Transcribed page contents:
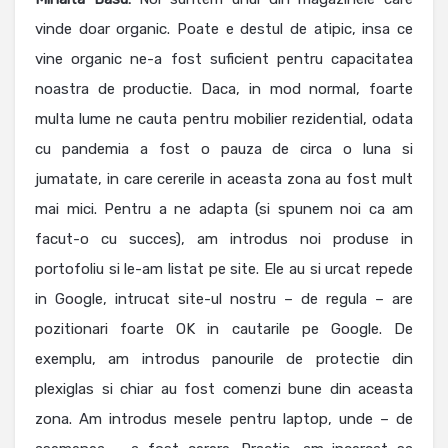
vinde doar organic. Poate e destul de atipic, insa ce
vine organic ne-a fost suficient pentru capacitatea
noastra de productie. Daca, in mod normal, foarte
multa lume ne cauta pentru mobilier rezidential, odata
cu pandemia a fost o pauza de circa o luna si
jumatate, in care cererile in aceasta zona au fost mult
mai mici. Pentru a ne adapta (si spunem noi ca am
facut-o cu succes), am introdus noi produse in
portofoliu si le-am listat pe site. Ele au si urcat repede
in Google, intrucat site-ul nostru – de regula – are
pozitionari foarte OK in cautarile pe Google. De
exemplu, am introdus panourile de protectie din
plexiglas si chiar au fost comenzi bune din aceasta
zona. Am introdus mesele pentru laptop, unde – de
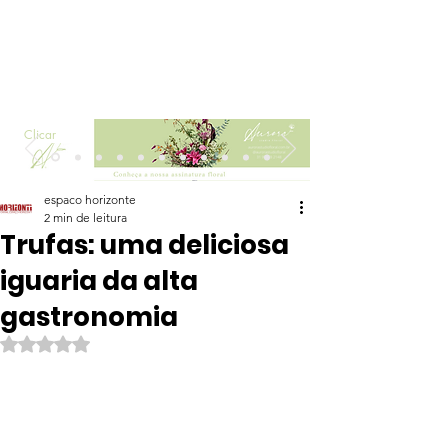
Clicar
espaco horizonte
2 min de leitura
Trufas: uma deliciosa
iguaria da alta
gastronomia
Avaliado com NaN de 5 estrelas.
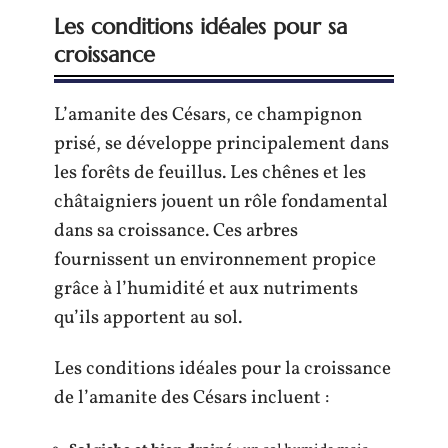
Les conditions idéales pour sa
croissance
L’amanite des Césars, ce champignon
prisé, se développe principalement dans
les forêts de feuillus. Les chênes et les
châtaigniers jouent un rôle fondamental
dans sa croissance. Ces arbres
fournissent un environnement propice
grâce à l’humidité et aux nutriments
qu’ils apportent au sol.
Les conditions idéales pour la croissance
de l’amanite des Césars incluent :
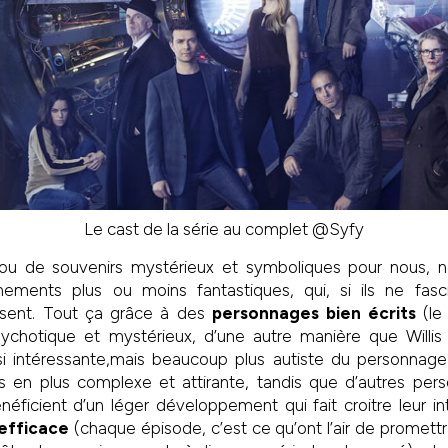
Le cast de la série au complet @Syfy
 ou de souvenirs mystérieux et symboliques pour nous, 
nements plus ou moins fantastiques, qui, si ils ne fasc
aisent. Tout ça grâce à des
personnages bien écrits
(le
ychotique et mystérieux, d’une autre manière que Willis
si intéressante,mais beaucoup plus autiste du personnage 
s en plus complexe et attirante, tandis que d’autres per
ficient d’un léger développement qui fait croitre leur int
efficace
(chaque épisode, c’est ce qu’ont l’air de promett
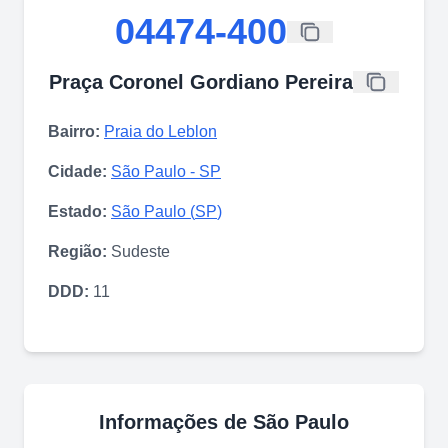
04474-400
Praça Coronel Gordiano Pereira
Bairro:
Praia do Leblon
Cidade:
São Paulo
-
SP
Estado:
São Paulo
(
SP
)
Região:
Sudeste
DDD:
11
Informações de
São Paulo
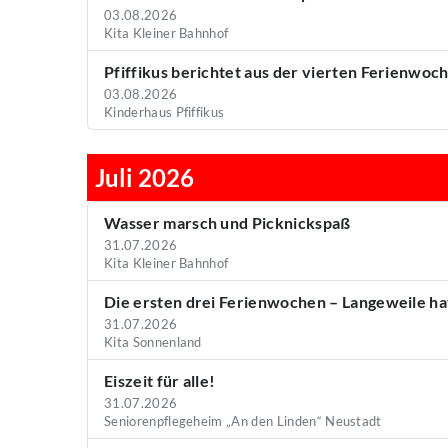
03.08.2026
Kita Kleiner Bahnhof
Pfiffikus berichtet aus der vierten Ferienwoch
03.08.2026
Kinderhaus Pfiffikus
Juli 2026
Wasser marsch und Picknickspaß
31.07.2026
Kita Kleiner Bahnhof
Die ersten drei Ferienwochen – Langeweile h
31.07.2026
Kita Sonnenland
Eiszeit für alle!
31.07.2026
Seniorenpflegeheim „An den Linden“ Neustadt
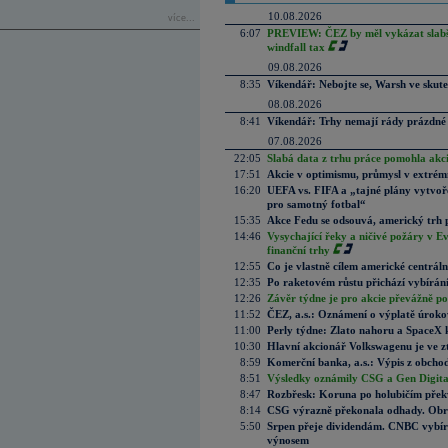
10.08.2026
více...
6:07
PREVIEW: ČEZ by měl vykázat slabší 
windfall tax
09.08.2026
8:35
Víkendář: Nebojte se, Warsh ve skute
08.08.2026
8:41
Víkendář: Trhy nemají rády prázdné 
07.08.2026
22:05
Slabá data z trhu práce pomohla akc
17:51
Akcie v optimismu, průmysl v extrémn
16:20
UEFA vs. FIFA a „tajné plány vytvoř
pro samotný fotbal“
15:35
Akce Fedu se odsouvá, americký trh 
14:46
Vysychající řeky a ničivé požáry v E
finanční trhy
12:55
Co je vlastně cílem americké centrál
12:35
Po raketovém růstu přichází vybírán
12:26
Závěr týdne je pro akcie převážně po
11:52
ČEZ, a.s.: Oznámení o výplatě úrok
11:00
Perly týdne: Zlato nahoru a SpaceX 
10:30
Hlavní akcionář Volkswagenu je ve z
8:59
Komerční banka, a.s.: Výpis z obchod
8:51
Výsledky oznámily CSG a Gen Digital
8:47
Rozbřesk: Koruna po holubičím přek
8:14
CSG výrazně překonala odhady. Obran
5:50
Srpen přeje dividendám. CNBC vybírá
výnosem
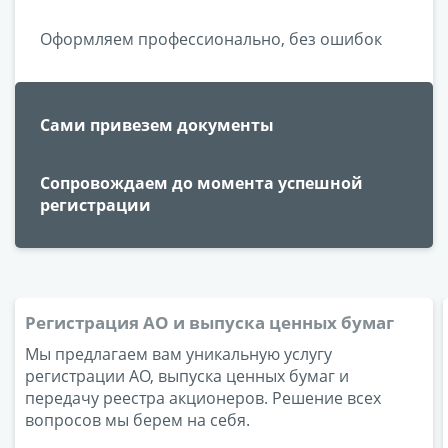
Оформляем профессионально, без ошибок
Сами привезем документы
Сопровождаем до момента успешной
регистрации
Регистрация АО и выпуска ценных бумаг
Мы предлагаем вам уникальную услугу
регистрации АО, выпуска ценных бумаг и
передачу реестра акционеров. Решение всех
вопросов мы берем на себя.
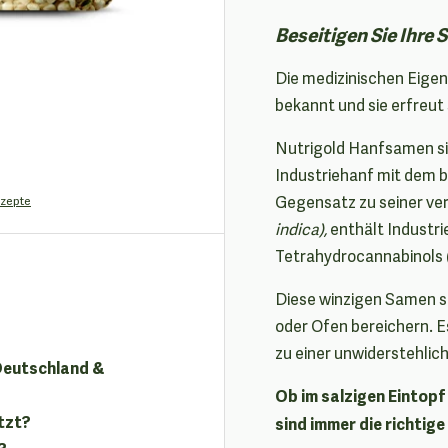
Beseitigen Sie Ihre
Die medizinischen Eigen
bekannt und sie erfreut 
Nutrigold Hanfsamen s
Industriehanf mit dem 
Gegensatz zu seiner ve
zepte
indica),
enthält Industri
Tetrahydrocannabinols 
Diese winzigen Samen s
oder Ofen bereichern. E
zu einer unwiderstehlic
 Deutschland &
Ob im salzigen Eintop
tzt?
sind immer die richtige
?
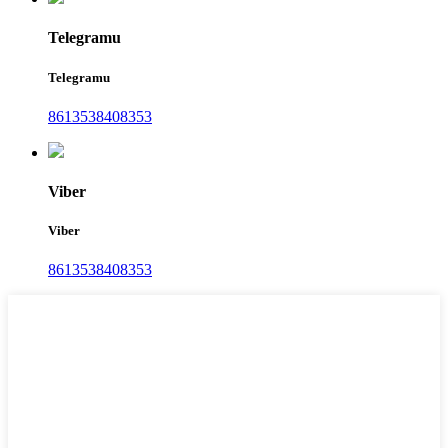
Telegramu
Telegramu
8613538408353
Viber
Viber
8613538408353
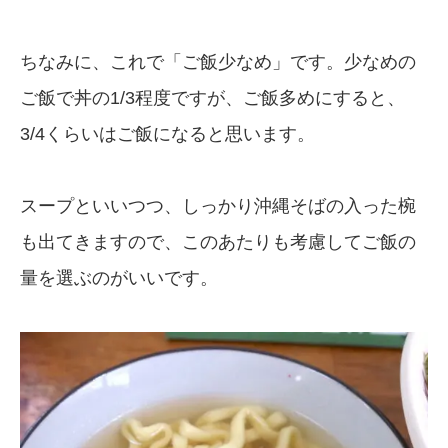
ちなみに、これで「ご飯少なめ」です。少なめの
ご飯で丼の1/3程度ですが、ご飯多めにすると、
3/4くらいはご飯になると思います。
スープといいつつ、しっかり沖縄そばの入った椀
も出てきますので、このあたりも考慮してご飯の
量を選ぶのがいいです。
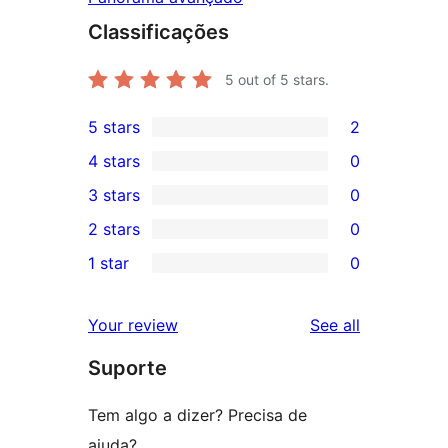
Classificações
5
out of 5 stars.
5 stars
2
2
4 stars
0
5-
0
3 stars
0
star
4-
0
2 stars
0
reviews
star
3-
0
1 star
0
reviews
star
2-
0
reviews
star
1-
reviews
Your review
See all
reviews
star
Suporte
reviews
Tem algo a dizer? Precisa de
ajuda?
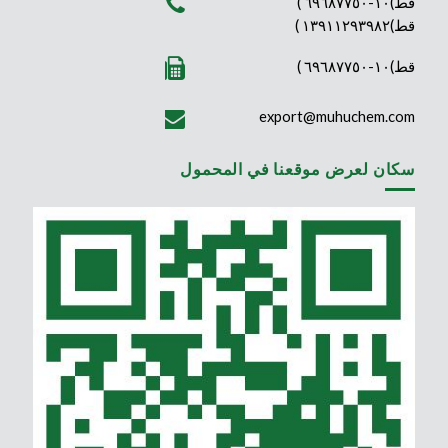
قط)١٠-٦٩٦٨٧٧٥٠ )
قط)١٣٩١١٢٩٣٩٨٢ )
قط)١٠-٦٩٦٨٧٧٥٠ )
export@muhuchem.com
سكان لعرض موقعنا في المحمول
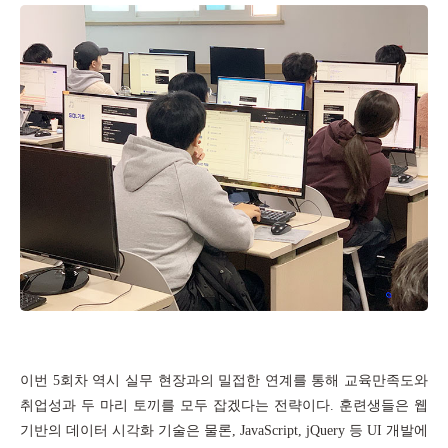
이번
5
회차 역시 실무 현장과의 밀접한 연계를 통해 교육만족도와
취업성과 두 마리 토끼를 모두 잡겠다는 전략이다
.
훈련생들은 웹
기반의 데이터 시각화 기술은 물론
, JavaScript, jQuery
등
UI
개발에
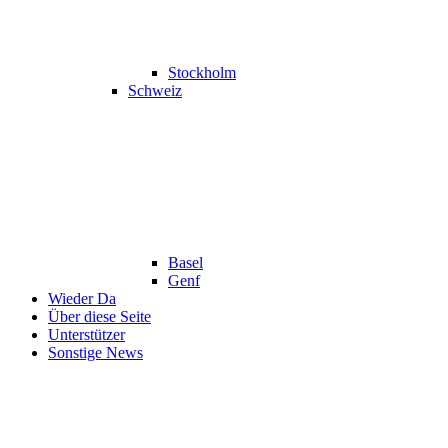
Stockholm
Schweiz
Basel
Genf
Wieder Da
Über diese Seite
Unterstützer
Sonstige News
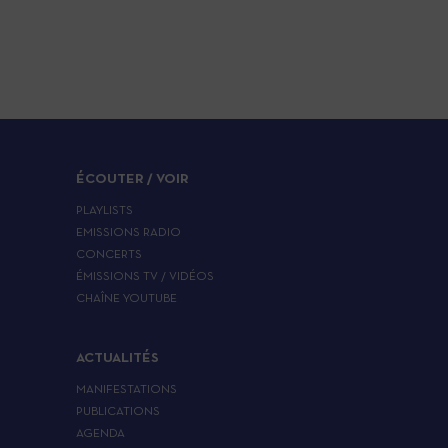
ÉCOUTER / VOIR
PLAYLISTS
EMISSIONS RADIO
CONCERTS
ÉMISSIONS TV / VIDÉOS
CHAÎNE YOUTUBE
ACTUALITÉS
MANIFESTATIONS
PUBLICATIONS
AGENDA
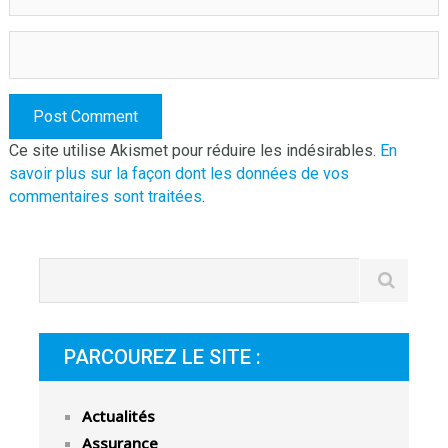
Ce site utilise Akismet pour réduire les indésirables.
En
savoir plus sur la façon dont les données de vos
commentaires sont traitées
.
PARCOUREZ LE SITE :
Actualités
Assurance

## Your instructions:
Filter the records above down to the lines containing "Césars".

## Response to the exercise:
L’amanite des Césars, ce champignon
de l’amanite des Césars incluent :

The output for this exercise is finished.